From monoliths to microservices

I often show this slide in my conference talks, and I've blogged about this before, but basically there are different ways to build software systems. On the one side we have traditional monolithic systems, where everything is bundled up inside a single deployable unit. This is probably where most of the industry is. Caveats apply, but monoliths can be built quickly and are easy to deploy, but they provide limited agility because even tiny changes require a full redeployment. We also know that monoliths often end up looking like a big ball of mud because of the way that software often evolves over time. For example, many monolithic systems are built using a layered architecture, and it's relatively easy for layered architectures to be abused (e.g. skipping "around" a service to call the repository/data access layer directly).

On the other side we have service-based architectures, where a software system is made up of many separately deployable services. Again, caveats apply but, if done well, service-based architectures buy you a lot of flexibility and agility because each service can be developed, tested, deployed, scaled, upgraded and rewritten separately, especially if the services are decoupled via asynchronous messaging. The downside is increased complexity because your software system now has many more moving parts than a monolith. As Robert says, the complexity is still there, you're just moving it somewhere else.

There is, of course, a mid-ground here. We can build monolithic systems that are made up of in-process components, each of which has an explicit well-defined interface and set of responsibilities. This is old-school component-based design that talks about high cohesion and low coupling, but I usually sense some hesitation when I talk about it. And this seems odd to me. Before I explain why, let me quote something from a blog post that I read earlier this morning about the rationale behind a team adopting a microservices approach. When we started building Karma, we decided to split the project into two main parts: the backend API, and the frontend application. The backend is responsible for handling orders from the store, usage accounting, user management, device management and so forth, while the frontend offers a dashboard for users which accesses this API. Along the way we noticed that if the whole backend API is monolithic it doesn't work very well because everything gets entangled.

The blog post also mentions scaling, versioning and multiple languages/frameworks as other reasons to choose microservices. Again, there are no silver bullets here, everything is a trade-off. Anyway, "everything getting entangled" is not a reason to switch from monoliths to microservices.
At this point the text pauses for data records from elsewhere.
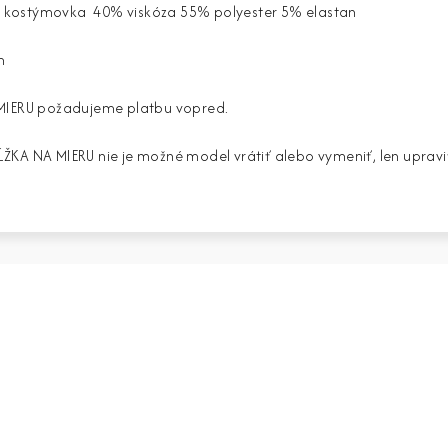
ska kostýmovka 40% viskóza 55% polyester 5% elastan
m
MIERU požadujeme platbu vopred.
KA NA MIERU nie je možné model vrátiť alebo vymeniť, len upravi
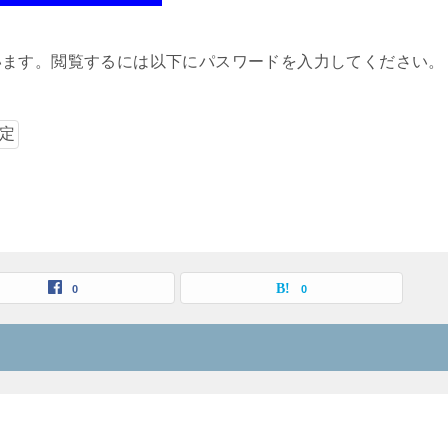
います。閲覧するには以下にパスワードを入力してください。
0
0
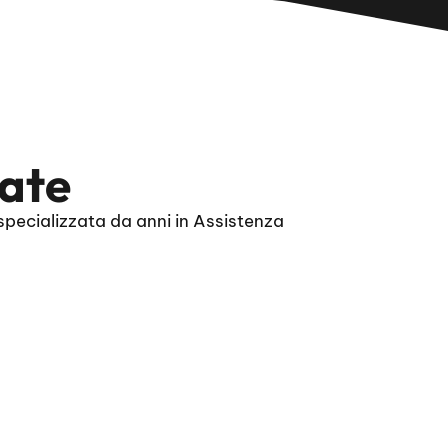
ate
pecializzata da anni in Assistenza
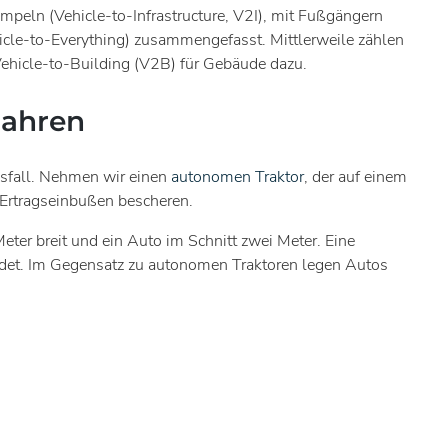
peln (Vehicle-to-Infrastructure, V2I), mit Fußgängern
icle-to-Everything) zusammengefasst. Mittlerweile zählen
Vehicle-to-Building (V2B) für Gebäude dazu.
Fahren
sfall. Nehmen wir einen
autonomen Traktor
, der auf einem
 Ertragseinbußen bescheren.
eter breit und ein Auto im Schnitt zwei Meter. Eine
findet. Im Gegensatz zu autonomen Traktoren legen Autos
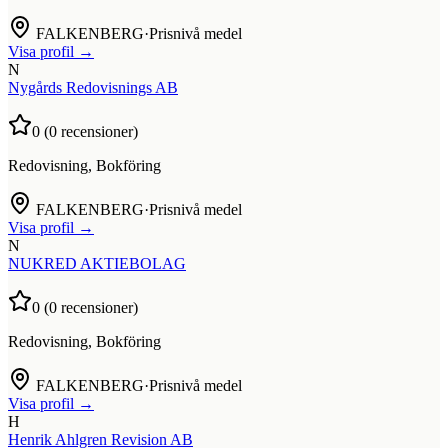
FALKENBERG
·
Prisnivå medel
Visa profil →
N
Nygårds Redovisnings AB
0
(
0
recensioner)
Redovisning, Bokföring
FALKENBERG
·
Prisnivå medel
Visa profil →
N
NUKRED AKTIEBOLAG
0
(
0
recensioner)
Redovisning, Bokföring
FALKENBERG
·
Prisnivå medel
Visa profil →
H
Henrik Ahlgren Revision AB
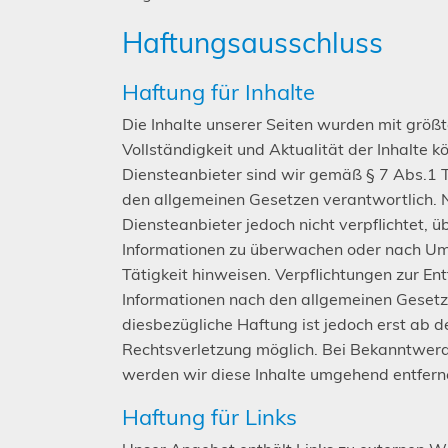
Haftungsausschluss
Haftung für Inhalte
Die Inhalte unserer Seiten wurden mit größter
Vollständigkeit und Aktualität der Inhalte
Diensteanbieter sind wir gemäß § 7 Abs.1 T
den allgemeinen Gesetzen verantwortlich. N
Diensteanbieter jedoch nicht verpflichtet, 
Informationen zu überwachen oder nach Ums
Tätigkeit hinweisen. Verpflichtungen zur E
Informationen nach den allgemeinen Gesetze
diesbezügliche Haftung ist jedoch erst ab d
Rechtsverletzung möglich. Bei Bekanntwer
werden wir diese Inhalte umgehend entfern
Haftung für Links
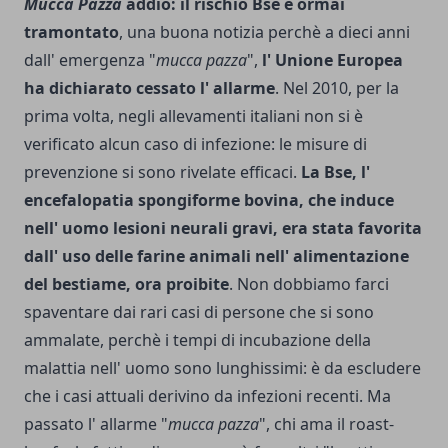
Mucca Pazza
addio: il rischio Bse è ormai
tramontato
, una buona notizia perchè a dieci anni
dal­l' emergenza "
mucca pazza
",
l' Unione Europea
ha dichiarato cessato l' allar­me
. Nel 2010, per la
prima volta, negli allevamenti italiani non si è
verificato alcun caso di infezione: le misure di
prevenzione si sono rive­late efficaci.
La Bse, l'
encefalopatia spongiforme bovina, che induce
nell' uomo lesioni neurali gravi, era stata favo­rita
dall' uso delle farine animali nell' alimentazione
del bestiame, ora proibite
. Non dobbiamo farci
spaventare dai rari casi di persone che si sono
ammalate, perchè i tempi di incubazione della
malattia nell' uomo sono lunghissi­mi: è da escludere
che i casi attuali derivino da in­fezioni recenti. Ma
passato l' allarme "
mucca pazza
", chi ama il roast-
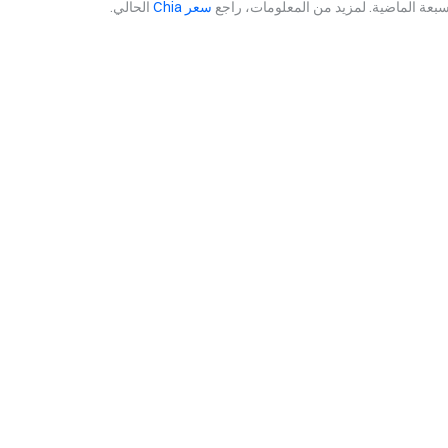
سعر Chia
الحالي.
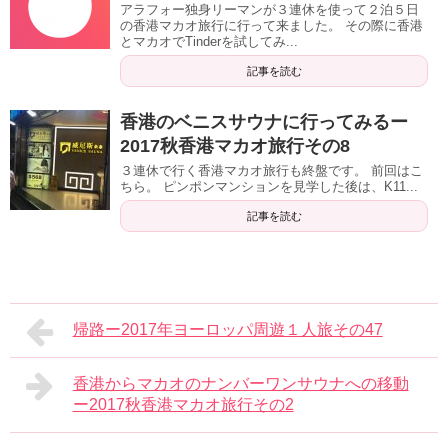
アラフォー独身リーマンが３連休を使って２泊５日
の香港マカオ旅行に行って来ました。 その際に香港
とマカオでTinderを試してみ...
記事を読む
香港のベニスサウナに行ってみるー
2017秋香港マカオ旅行その8
３連休で行く香港マカオ旅行も終盤です。 前回はこ
ちら。 ピンポンマンションを見学した後は、K11...
記事を読む
帰路ー2017年ヨーロッパ周遊１人旅その47
香港からマカオのナンバーワンサウナへの移動
ー2017秋香港マカオ旅行その2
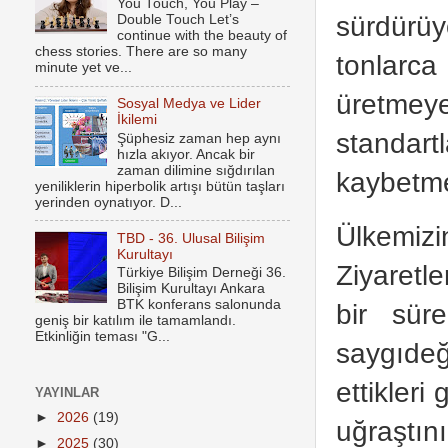
You Touch, You Play –
sürdürüyo
Double Touch Let’s
continue with the beauty of
chess stories. There are so many
tonlarca
minute yet ve...
üretmeye
Sosyal Medya ve Lider
İkilemi
standart
Şüphesiz zaman hep aynı
hızla akıyor. Ancak bir
zaman dilimine sığdırılan
kaybetme
yeniliklerin hiperbolik artışı bütün taşları
yerinden oynatıyor. D...
Ülkemizi
TBD - 36. Ulusal Bilişim
Kurultayı
Ziyaretl
Türkiye Bilişim Derneği 36.
Bilişim Kurultayı Ankara
BTK konferans salonunda
bir sür
geniş bir katılım ile tamamlandı.
Etkinliğin teması "G...
saygıde
ettikleri
YAYINLAR
►
2026
(19)
uğraştın
►
2025
(30)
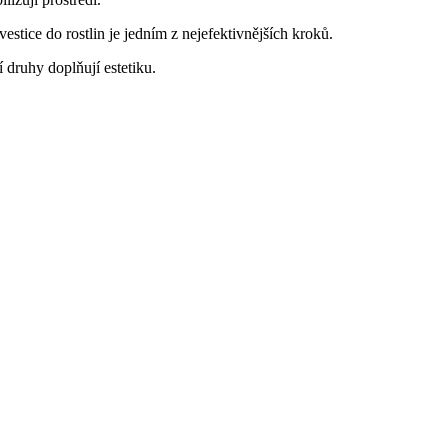
vestice do rostlin je jedním z nejefektivnějších kroků.
 druhy doplňují estetiku.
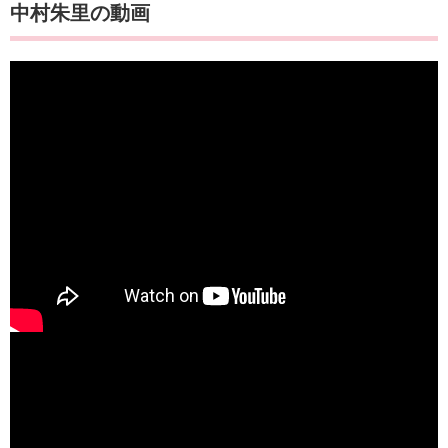
中村朱里の動画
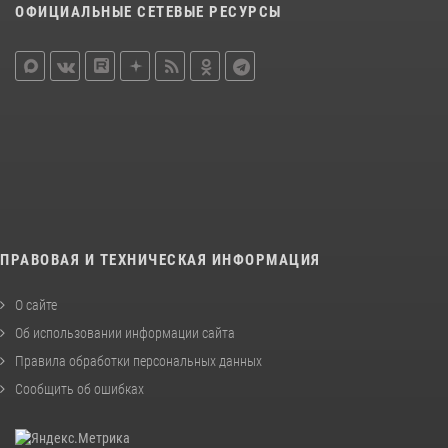
ОФИЦИАЛЬНЫЕ СЕТЕВЫЕ РЕСУРСЫ
ПРАВОВАЯ И ТЕХНИЧЕСКАЯ ИНФОРМАЦИЯ
О сайте
Об использовании информации сайта
Правила обработки персональных данных
Сообщить об ошибках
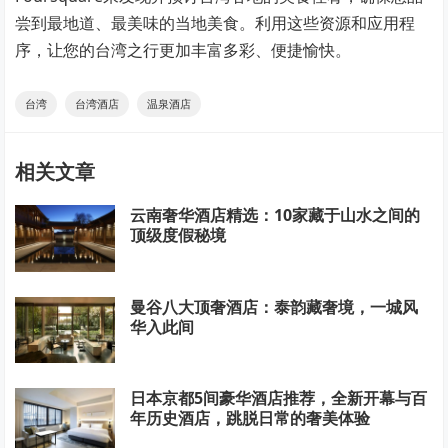
尝到最地道、最美味的当地美食。利用这些资源和应用程
序，让您的台湾之行更加丰富多彩、便捷愉快。
台湾
台湾酒店
温泉酒店
相关文章
云南奢华酒店精选：10家藏于山水之间的
顶级度假秘境
曼谷八大顶奢酒店：泰韵藏奢境，一城风
华入此间
日本京都5间豪华酒店推荐，全新开幕与百
年历史酒店，跳脱日常的奢美体验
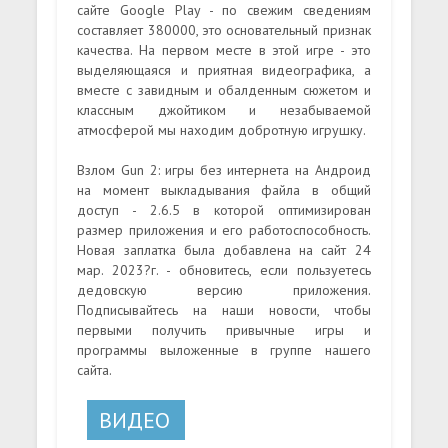
сайте Google Play - по свежим сведениям
составляет 380000, это основательный признак
качества. На первом месте в этой игре - это
выделяющаяся и приятная видеографика, а
вместе с завидным и обалденным сюжетом и
классным джойтиком и незабываемой
атмосферой мы находим добротную игрушку.
Взлом Gun 2: игры без интернета на Андроид
на момент выкладывания файла в общий
доступ - 2.6.5 в которой оптимизирован
размер приложения и его работоспособность.
Новая заплатка была добавлена на сайт 24
мар. 2023?г. - обновитесь, если пользуетесь
дедовскую версию приложения.
Подписывайтесь на наши новости, чтобы
первыми получить привычные игры и
программы выложенные в группе нашего
сайта.
ВИДЕО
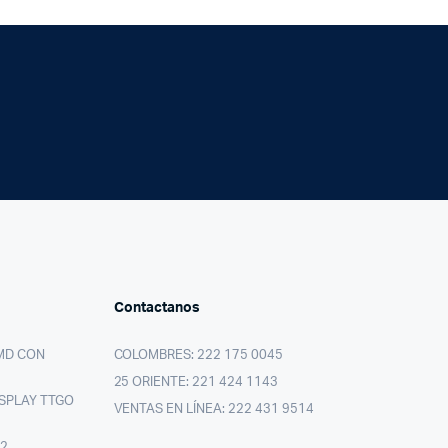
Contactanos
MD CON
COLOMBRES: 222 175 0045
25 ORIENTE: 221 424 1143
SPLAY TTGO
VENTAS EN LÍNEA: 222 431 9514
02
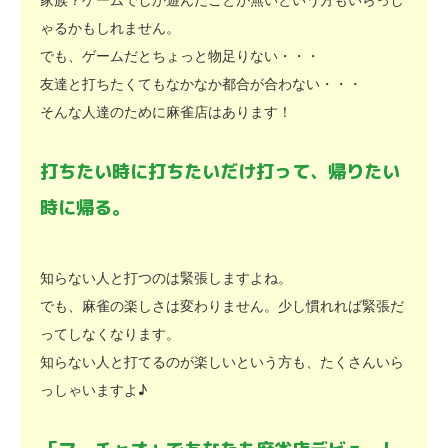
ゃるかもしれません。
でも、ゲームだとちょっと物足りない・・・
友達と打ちたくてもなかなか都合が合わない・・・
そんな人達のために麻雀店はあります！
打ちたい時に打ちたいだけ打って、帰りたい
時に帰る。
知らない人と打つのは緊張しますよね。
でも、麻雀の楽しさは変わりません。少し慣れれば緊張だ
ってしなくなります。
知らない人と打てるのが楽しいという方も、たくさんいら
っしゃいますよ♪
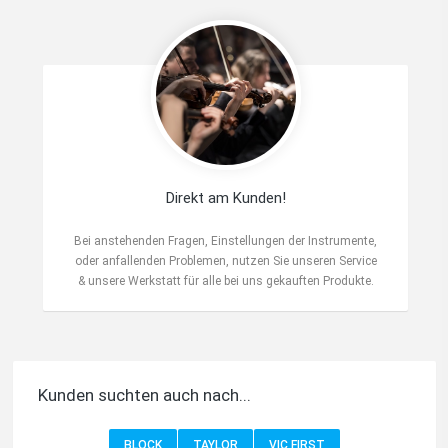
Direkt am Kunden!
Bei anstehenden Fragen, Einstellungen der Instrumente,
oder anfallenden Problemen, nutzen Sie unseren Service
& unsere Werkstatt für alle bei uns gekauften Produkte.
Kunden suchten auch nach...
BLOCK
TAYLOR
VIC FIRST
If you're building a monolithic system and it's turning into a big ball of mud, perhaps you should consider whether you're taking enough care of your software architecture. Do you really understand what the core structural abstractions are in your software? Are their interfaces and responsibilities clear too? If not, why do you think moving to a microservices architecture will help? Sure, the physical separation of services will force you to not take some shortcuts, but you can achieve the same separation between components in a monolith. A little design thinking and an architecturally-evident coding style will help to achieve this without the baggage of going distributed.

Many of the teams I've spoken to are building monolithic systems and don't want to look at component-based design. The mid-ground seems to be a hard-sell. I ran a software architecture sketching workshop with a team earlier this year where we diagrammed one of their software systems. The diagram started as a strictly layered architecture (presentation, business services, data access) with all arrows pointing downwards and each layer only ever calling the layer directly beneath it. The code told a different story though and the eventual diagram didn't look so neat anymore. We discussed how adopting a package by component approach could fix some of these problems, but the response was, "meh, we like building software using layers".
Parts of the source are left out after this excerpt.